I actually like the term "web pointers" on the page over the traditional [hyper]links, as it's more accurate to what happens in reality: The reference is one-way, without feedback on if what is being referenced changes or disappears entirely.

Case in point, I wanted to check out the "escher in reality" 3D models and got a 404.

It would be fun (but also highly impractical to implement) if the web were garbage collected, with all open windows and bookmarked URLs as root pointers.
IPFS is this
So many dead links! Sad, I would love to poke around a resource like this.
You might have luck on the wayback machine. But some of the links are really, really old: [Inscribing a regular pentagon in a circle – and proving it](https://web.archive.org/web/20001205213400/http://www.cut-th...) fell off the web after 2000!
And some others that are effectively dead, such as the page with the Java applet for Euclid's geometry.
I always liked geometry, but wasn't particularly talented in it. Still, I wonder whether geometry could explain certain algebraic concepts much more intuitively, or even lead to new discoveries that would be extremely difficult to do using math symbols.

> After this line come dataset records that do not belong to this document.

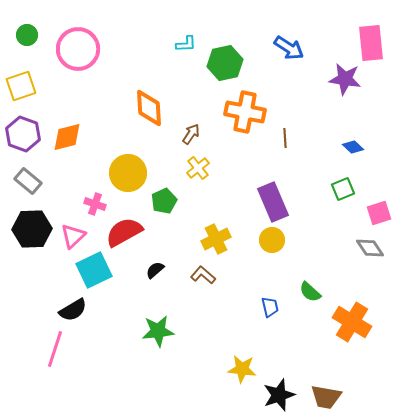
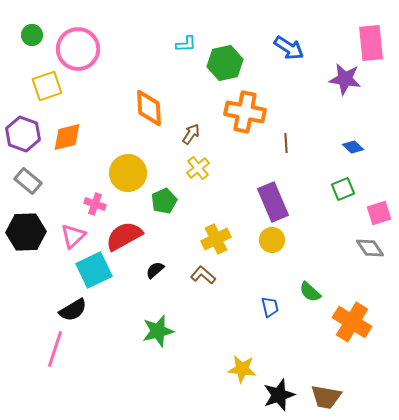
green circle at (27, 35): moved 5 px right
yellow square at (21, 86): moved 26 px right
brown line at (285, 138): moved 1 px right, 5 px down
black hexagon at (32, 229): moved 6 px left, 3 px down
red semicircle at (124, 232): moved 4 px down
green star at (158, 331): rotated 8 degrees counterclockwise
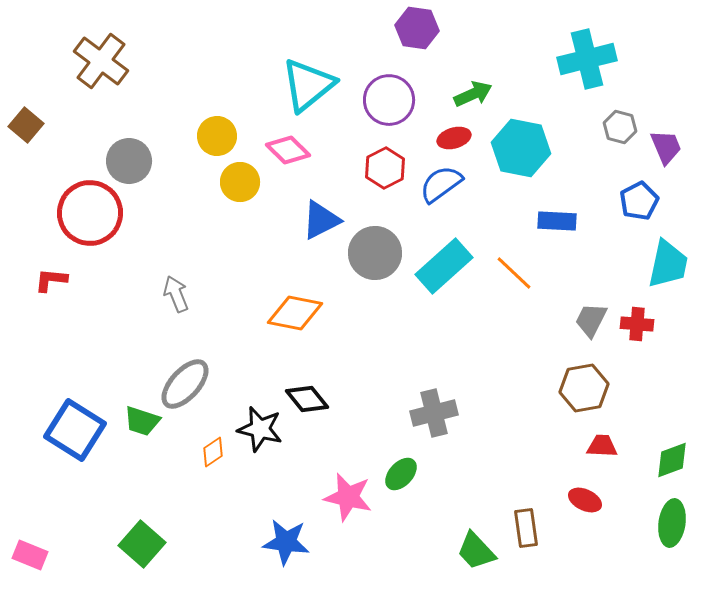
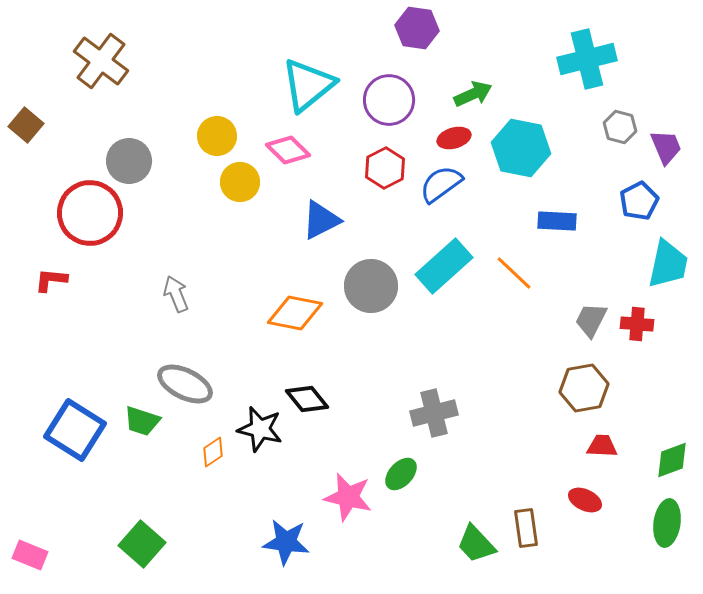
gray circle at (375, 253): moved 4 px left, 33 px down
gray ellipse at (185, 384): rotated 74 degrees clockwise
green ellipse at (672, 523): moved 5 px left
green trapezoid at (476, 551): moved 7 px up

A lot of geometric results like trig identities come out most elegantly when stated using complex numbers. I always struggled remembering trig identites until I took complex analysis, and after that class they just seemed totally obvious.
I think "higher dimensional algebra" is some kind of attempt at doing this. String diagrams (for tensor networks) is one example. John Baez has written about this stuff.
Maybe you would love linear algebra?
Why? I do like linear algebra but the way it’s taught in universities is often unintuitive.
Well, if you stand on really strong foundations, you can picture everything that happens in your minds eye. It’s algebra with a geometric twist. Simplest example I can think of now is intersections of planes as solution spaces, thats the picture you could imagine from a bunch of equations. Sorry I had it 4 years ago but at the time I could have written better about it. I used contemporary linear algebra, howard anton. Another simpler example is span, the total space of points that you can get by adding and scaling specific vectors that you have. Imagine an infinite plane created by the configurations of two vectors.
One of the pages talks about a problem he got talking to mathematician on sci.math. Where do mathematicians talk about math and collaborate on problems nowadays?